また、ZEHに関しては、各社がZEH基準以上を目指す住宅作りをスタートしているだけでなく、官公庁も推進している状況です。しかし、ZEHとZEBの違いがわからない、事業者として注意しなければならないポイントが把握しきれてないというケースもあるでしょう。

本記事では、ZEHとZEBの概要、導入する際に注意したいポイントなどについて解説していきます。

「トレンドワード:ZEH」

ZEH(Net Zero Energy House)は、創り出す一次エネルギーと消費する一次エネルギーの比率を年間でゼロにするための住宅を意味します。また、官公庁で決められた基準があるため、次のように規定された数値は必ず満たす必要があることは知っておきましょう。
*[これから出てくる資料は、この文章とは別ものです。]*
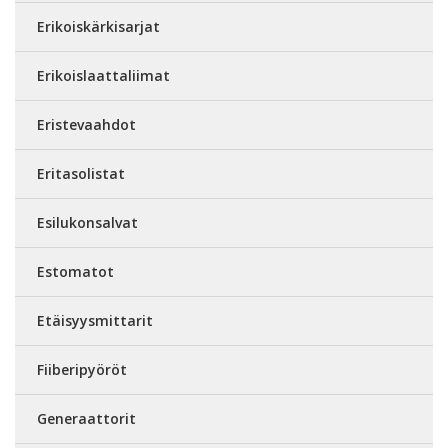
Erikoiskärkisarjat
Erikoislaattaliimat
Eristevaahdot
Eritasolistat
Esilukonsalvat
Estomatot
Etäisyysmittarit
Fiiberipyöröt
Generaattorit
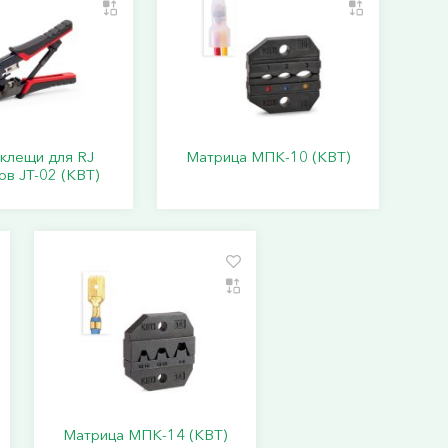
клещи для RJ
Матрица МПК-10 (КВТ)
в JT-02 (КВТ)
Матрица МПК-14 (КВТ)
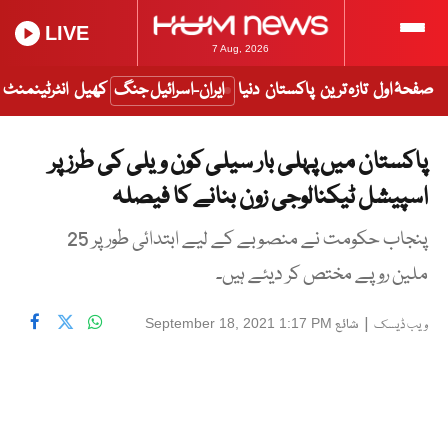
LIVE
7 Aug, 2026
صفحۂ اول
تازہ ترین
پاکستان
دنیا
ایران-اسرائیل جنگ
کھیل
انٹرٹینمنٹ
پاکستان میں پہلی بار سیلی کون ویلی کی طرز پر
اسپیشل ٹیکنالوجی زون بنانے کا فیصلہ
پنجاب حکومت نے منصوبے کے لیے ابتدائی طور پر 25
ملین روپے مختص کر دیئے ہیں۔
|
شائع
September 18, 2021 1:17 PM
ویب ڈیسک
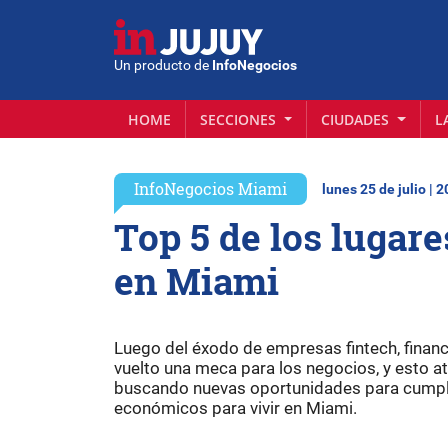
Un producto de
InfoNegocios
HOME
SECCIONES
CIUDADES
L
InfoNegocios Miami
lunes 25 de julio | 
Top 5 de los lugar
en Miami
Luego del éxodo de empresas fintech, financ
vuelto una meca para los negocios, y esto a
buscando nuevas oportunidades para cumpli
económicos para vivir en Miami.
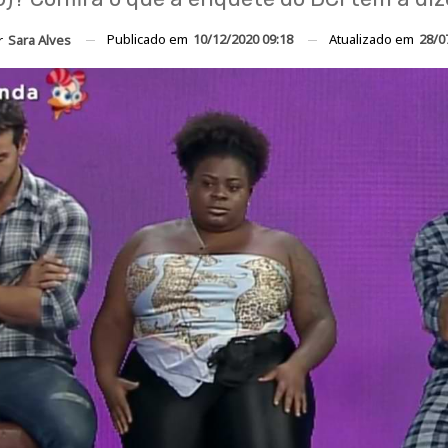
Publicado em
10/12/2020 09:18
Atualizado em
28/0
r
Sara Alves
  • 断熱性能-内外で発生する熱の移動を遮断する性能を示す。室内温度が保ちやすくなり、空調機器の使用コストも一年を通して小さくなる。断熱性能はUA値(外皮平均熱貫流率)」で表され、ZEHではUA値を0.4〜0.6W/㎡K以下にする必要がある。例えば、0.28となっていた場合は、基準をクリアしていると判断できる。数字が小さいほど性能が高い。
  • 省エネ性能-一次エネルギーの消費量を20%カットすることが基準となっている。冷暖房や換気、照明などが評価対象。値はBEIで示され、設計一次エネルギー消費量÷基準一次エネルギー消費量で算出可能。例えば、0.8であれば基準は満たしており、より低い数値であるほど性能は高いといえる。
  • 創エネ性能-太陽光発電や蓄電池などエネルギーを作り出す能力を示す。

ZEBとの違い

ZEHとZEBの違いは、簡単にいえば建物の規模や種類です。ZEBは、ビルや学校、大規模な施設などに適用され、ZEHは住宅に適用される概念だといえます。共通点は次のようになります。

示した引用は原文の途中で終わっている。